Vineleaves“Friends,” said Anna rising to toast her guests, “on nights like this, Shakespearian lovers mused on ancient Troy, sighing how the wind kissed the trees but they made no sound”.

“Meanwhile”, said her partner  Dennis, “less than seven hundred miles from where we’re dining now in deepest rural Greece, citizens of biblical Israel yearned to sit under their own vines and fig trees – symbolic of an harmonious well-being never wholly realised”.

“Perhaps so”, said Mona,  a rabbi  from New York. “Study of the Hebrew bible shows time and again how lasting peace has been achieved only by totally annihilating the opposition!

“But”, she laughed, “a Saturday evening’s secular entertainment like this, in a vine trellised arbour like yours,  would be possible only after the Sabbath concluded. By then, the devout  would have  detected three stars in the darkened sky and blessed the new week with candlelight and sweet spice in a ritual shielding the holiness of the day of rest from the mundanities of the working week.

“I first visited the area as a student during the early 1960s with a non-Jewish friend who is now a respected  Christian theologian.

She was wholly captivated from the first by many local customs, some of which reminded her of what she often saw when in my company. I ponder still, as modern Judaism developed, if it adopted universally popular Mediterranean habits and hallowed them by dogged daily use”.

“I’ve lived here for much of my adult life,” said Joe, a travel writer. “But my knowledge of local religious practice is still superficial.

“Instead, I’m eternally spellbound by these islands’ capacity for physical enchantment and will always treasure  their aura of ecstatic sensuality. No wonder tiny villages like Kalami in Corfu continue to attract romantic artists  and their adoring fans.

“I’m now aged 72 and still get a kick from witnessing the quite brazen procreation all around us! Everything - everyone – simply  pulsates with life and the potential of life. So unless it’s proven otherwise, I’ll die convinced these islands were the true and first  Eden”.

“But what of our younger guests, Aron and Emily? You’ve both been very quiet,” said Anna, now serving traditional desserts with thick, bitter coffee and Ouzo.

“Er, apologies for not joining the conversation,” said Aron. “Our bedroom window looks over a pond filled with frogs which woo lustily all night long.

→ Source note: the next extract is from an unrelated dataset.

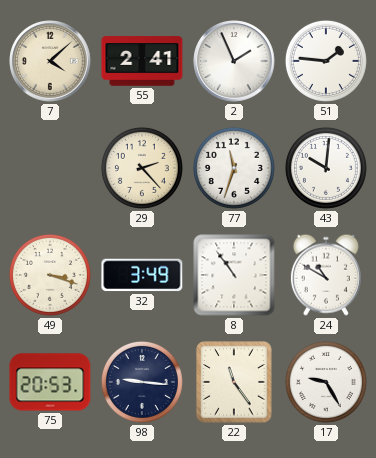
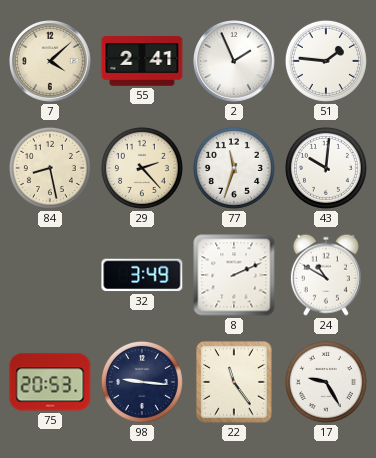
84: none -> 8:28
49: 3:18 -> none
8: 10:54 -> 2:11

They’ve -  well, we’ve not  – had much sleep!”.

Vineleaves.Terrace“Thanks for the wonderful food, Anna,” said Emily. “I’ve tried all the dishes here and if you don’t mind, I’d love to have the recipe for stuffed vine leaves.

“I’ll be using vines as a theme in a piece for a creative writing course I’m beginning in October and have heard that a ‘vignette’ is not only a decoration in  a book or  a ‘snapshot in words’. Apparently,  the term  began as ‘something that may be written on a vine leaf’. It’s supposed to focus on one element of a story, mood, character, setting, object, or perhaps in good hands, a rare blend of them all”.

“I know exactly what Joe meant earlier, said Anna’s mother, Carmel,  who’d just come home.

“On nights like this”, she said drawing up a chair, “when the weather  was almost too hot to bear,  my late husband, David  and I used the same room where Emily and Aron are - not sleeping this week!

“It’s secluded, so we’d drag the mattress onto the balcony where we’d make a love as dense as the overhanging vines, trembling like two tender  leaves in a freak summer storm. We never spoke, it was as though the mood would shrivel – blow away – from a gust of mere speech.

“Later,” she concluded, her large grey eyes laden with  regret,  “as we cuddled in devoted silence, David would fall asleep, his head resting against my bosom. So I’d lie still as a rock for hours, loath to have him stir. The next year Anna was born”.